One additional thing I would like to highlight that further highlights management foresight is their proactive steps in building up the underlying infrastructure for more eVTOL adoption. In January, JOBY announced multiple signed agreements with various entities to push forward the electrification progress in California and New York:
Looking ahead, management guided a higher 2024 cash spend of $440 million to $470 million, as JOBY will ramp aircraft builds, expand its Marina facility, begin work on the Dayton facility, and hire additional staff to support certification and manufacturing. This amount should not be a major concern, as JOBY still has $1 billion of cash sitting on the balance sheet.
Own calculation
My opinion on how to value JOBY is still to use management long-term guidance as a baseline (I used this method in all my previous posts). Adjusting for the timeframe and current share price, I still think the upside is very attractive, even if JOBY were to achieve its EBITDA target 2 years later than what it guided for (in FY26). In my previous models, I have mainly used Lyft (LYFT) as a comparable for my exit multiple assumptions. I have widened the peer set to include OEM players like Boeing and Airbus (similar types of vehicles), and now that JOBY is going to offer aftermarket service, I have included Safran. Since these players are a lot more mature, it makes it easier to benchmark what multiples JOBY could trade at. Currently, these players trade in the low to mid-teens forward EBITDA range. Applying a huge discount, to be conservative, I assumed JOBY to trade below the low end of peers' multiple range (Airbus trading at 10x forward EBITDA). Then, I apply the same scenario analysis, assuming a range of multiples between 6 and 10x (using LYFT's lowest forward EBITDA of 6x as a benchmark for the low end).
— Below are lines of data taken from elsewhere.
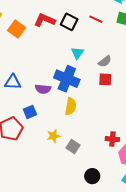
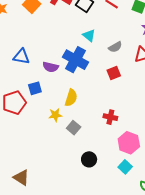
cyan triangle: (77, 53) -> (89, 35), turned -32
red square: (105, 79) -> (114, 73), moved, turned -32
yellow semicircle: (71, 106) -> (71, 98), moved
red cross: (112, 139) -> (110, 117), moved

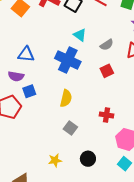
blue triangle: (21, 56) -> (26, 54), moved
purple semicircle: (51, 67) -> (16, 76), moved
yellow star: (55, 115) -> (55, 160), moved

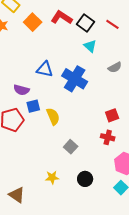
cyan triangle: (80, 35) -> (90, 46), moved
blue triangle: (26, 54) -> (45, 69), moved
red square: (107, 71) -> (112, 115), moved
yellow semicircle: (66, 98) -> (53, 116), moved, turned -42

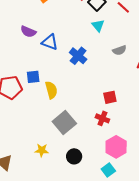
blue cross: (75, 79) -> (78, 56), size x0.7
purple semicircle: (21, 90) -> (28, 32), moved
gray square: (71, 147) -> (64, 122), size x1.6

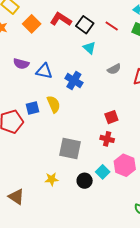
yellow semicircle: (51, 90) -> (54, 104), moved
gray square: (64, 122) -> (70, 148), turned -30
cyan square: (108, 170) -> (103, 172), moved

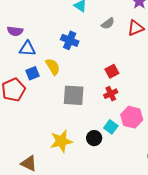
blue triangle: (44, 71) -> (27, 49), moved
red cross: (107, 139) -> (111, 94), turned -32
gray square: (70, 148) -> (74, 95), moved
yellow star: (52, 179) -> (61, 141), size x1.6

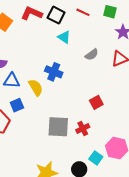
yellow semicircle: (53, 67) -> (36, 87), moved
red cross: (111, 94) -> (83, 128), moved

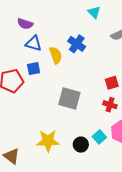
red cross: (83, 128) -> (110, 105), moved, turned 32

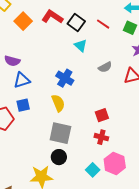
blue triangle: (34, 43) -> (22, 80), turned -30
yellow semicircle: (56, 55) -> (58, 103), moved
black circle: (81, 145) -> (59, 157), moved

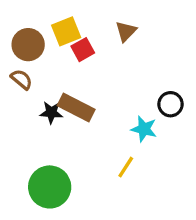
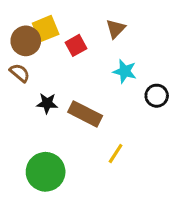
yellow square: (66, 31) -> (46, 29), moved
brown rectangle: (76, 108) -> (85, 114), moved
cyan star: (144, 129) -> (125, 71), moved

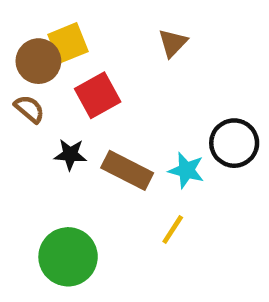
red square: (76, 45) -> (98, 95), moved, size x1.4
cyan star: (125, 71) -> (186, 170), moved
black circle: (157, 96) -> (234, 143), size x1.4

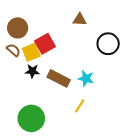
yellow square: (68, 43) -> (31, 52), moved
brown triangle: (173, 43) -> (80, 20), turned 48
black circle: (234, 143) -> (108, 44), moved

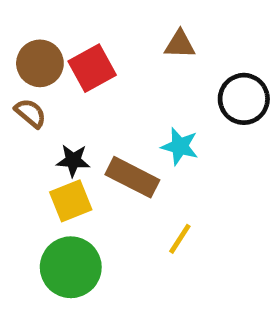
red square: (45, 44) -> (92, 68), moved
yellow square: (31, 52) -> (71, 201), moved
cyan star: (86, 78) -> (180, 146), moved

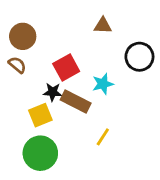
red square: (92, 68) -> (66, 68), moved
cyan star: (180, 146) -> (103, 84), turned -30
black star: (73, 161) -> (53, 92), moved

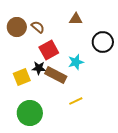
brown semicircle: (17, 65) -> (38, 27), moved
yellow square: (40, 115) -> (22, 77), moved
yellow line: (103, 137) -> (76, 101), turned 32

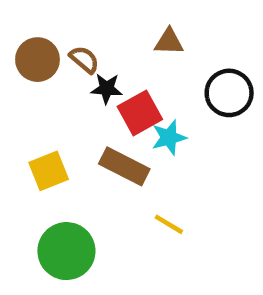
red square: (49, 50) -> (140, 113), moved
black star: (39, 68) -> (107, 88), moved
yellow line: (76, 101) -> (169, 224), turned 56

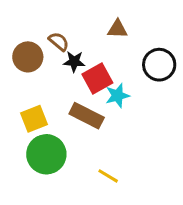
brown circle: (37, 60) -> (28, 57), moved
yellow line: (169, 224) -> (108, 176), moved
green circle: (66, 251) -> (46, 154), moved

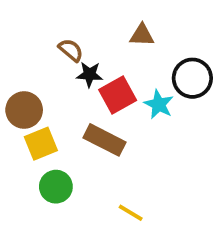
brown circle: (28, 57) -> (24, 110), moved
cyan star: (117, 96) -> (159, 104), moved, turned -30
green circle: (46, 154) -> (56, 187), size x0.7

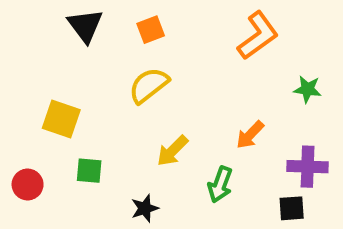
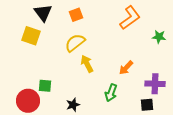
green star: (308, 89) -> (159, 37), moved
yellow square: (61, 119) -> (31, 36), moved
yellow arrow: (172, 151) -> (87, 64), moved, turned 108
red circle: (28, 184) -> (28, 101), moved, size x1.5

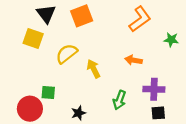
orange square: (76, 15) -> (82, 16), size x1.5
yellow semicircle: (75, 43) -> (67, 54), moved
orange arrow: (126, 68) -> (133, 60), moved, turned 56
purple cross: (155, 84) -> (154, 89), moved

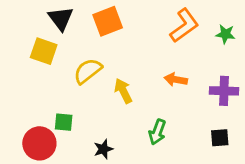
green star: (171, 40) -> (225, 34), moved
purple cross: (154, 89) -> (224, 91), moved
black square: (158, 113) -> (220, 138), moved

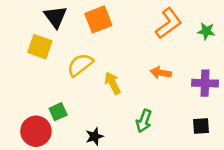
green square: (64, 122) -> (58, 112), turned -30

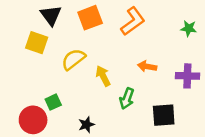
orange L-shape: (169, 23) -> (133, 21), moved
green arrow: (144, 121) -> (127, 98), moved
black square: (201, 126) -> (164, 115), moved, size x1.5

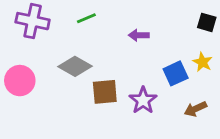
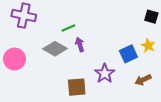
green line: (86, 18) -> (68, 28), moved
purple arrow: (139, 35) -> (80, 45), moved, turned 72
brown square: (105, 92) -> (77, 87), moved

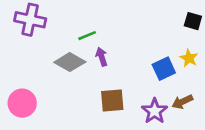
pink circle: (15, 59) -> (22, 103), moved
purple star: (105, 74) -> (155, 111), moved
brown square: (77, 87) -> (112, 100), moved

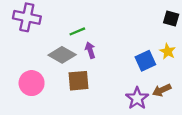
brown square: (112, 100) -> (78, 81), moved
pink circle: (22, 103) -> (32, 83), moved

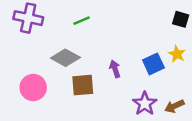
green line: (77, 31) -> (82, 21), moved
purple arrow: (90, 50) -> (115, 69), moved
brown arrow: (162, 90) -> (174, 106), moved

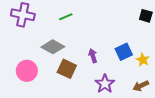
yellow star: (177, 54) -> (143, 60), moved
brown square: (83, 85) -> (67, 69), turned 30
purple star: (145, 104) -> (105, 84), moved

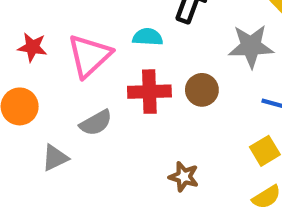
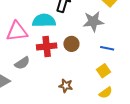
cyan semicircle: (148, 37) -> (44, 21), size x1.6
pink triangle: (89, 56) -> (17, 31), turned 40

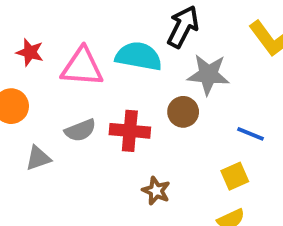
gray star: (93, 22) -> (208, 75), moved
red cross: (47, 46) -> (130, 131), moved

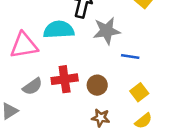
brown circle: (183, 112) -> (97, 85), moved
blue line: (251, 134) -> (130, 57), moved
brown star: (156, 191) -> (101, 118), moved

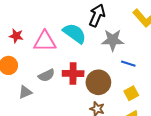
cyan semicircle: (59, 30) -> (75, 33), turned 30
brown circle: (97, 85) -> (98, 82), size x1.5

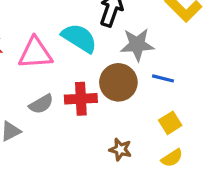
brown circle: (98, 82) -> (118, 82), moved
Since JOBY is getting closer to commercialization, I think the key risk for the near term is execution. JOBY needs to continue this positive track record of execution, and if any mishaps were to happen, it would not only impact sentiment but also add additional risk to the balance sheet. Remember that JOBY only has ~2 years of cash burn left; if they mess up FY24, they are likely to raise capital to ensure they don't get into a liquidity crisis in FY25.
I maintain a buy rating for JOBY as the company progresses positively toward commercialization, achieving key milestones in the FAA certification process and acquiring additional certificates for aftermarket services. The completion of the third stage of FAA certification is a significant step, allowing JOBY to initiate testing across all aspects of its aircraft program. Regarding balance sheet, despite expected increased 2024 cash spend, JOBY's $1 billion cash reserve provides a comfortable cushion.